O oceano de Lettie Hempstock, que fica em sua fazenda no fim do caminho da cidadezinha, é retratado como o lugar do tudo, onde todas as coisas estão. É, de alguma forma, o símbolo do que aguada a pessoa quando ela morrer, bem como tudo o que existiu antes dela nascer. É bem como o título diz: O Oceano no Fim do Caminho, todo o conhecimento que nos aguarda quando chegarmos ao final da vida; conhecimento que só é possível em nossas vidas através da linguagem.
“Eu ficaria aqui até o fim dos tempos, num oceano que era o universo que era a alma que era tudo o que importava. Eu ficaria aqui para sempre”
E por fim, Gaiman sintetiza essas reflexões acerca do universo, do mundo e da vida que levamos no conceito de pessoa e o que isso implica. Ser uma pessoa muitas vezes nubla o que é ser um humano.
“Já é difícil o bastante estar vivo, tentando sobreviver no mundo e encontrar seu lugar nele, fazer as coisas de que se precisa para seguir em frente, sem se perguntar se aquilo que você acabou de fazer, o que quer que tenha sido, foi o suficiente para a pessoa que, se não morrera, desistira da própria vida”
E é importante lembrar constantemente que, antes de sermos pessoas, somos indivíduos com nossas próprias convicções, ambições, desejos e pensamentos. E não há nada errado em ser como somos.
“Não existe passar ou ser reprovado em ser uma pessoa”

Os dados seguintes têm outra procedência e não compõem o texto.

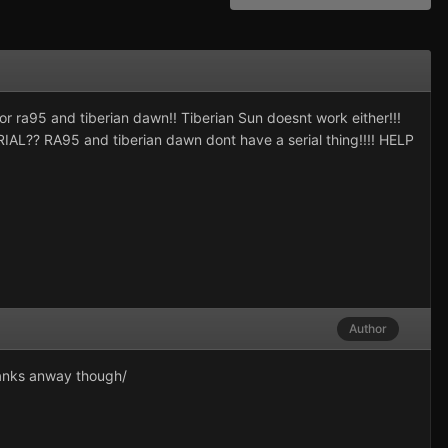
r ra95 and tiberian dawn!! Tiberian Sun doesnt work either!!!
RIAL?? RA95 and tiberian dawn dont have a serial thing!!!! HELP
Author
thanks anway though/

O livro ainda abarca diferentes símbolos mitológicos. As três mulheres Hempstock descritas na história são uma clara referência às Moiras, titânides gregas que controlavam o destino dos seres mortais e imortais. Elas fabricavam o tecido da vida, teciam-no e o cortavam. E isso fica claro quando a Velha Hempstock corta e costura um tecido para mudar uma situação que o protagonista sofreu.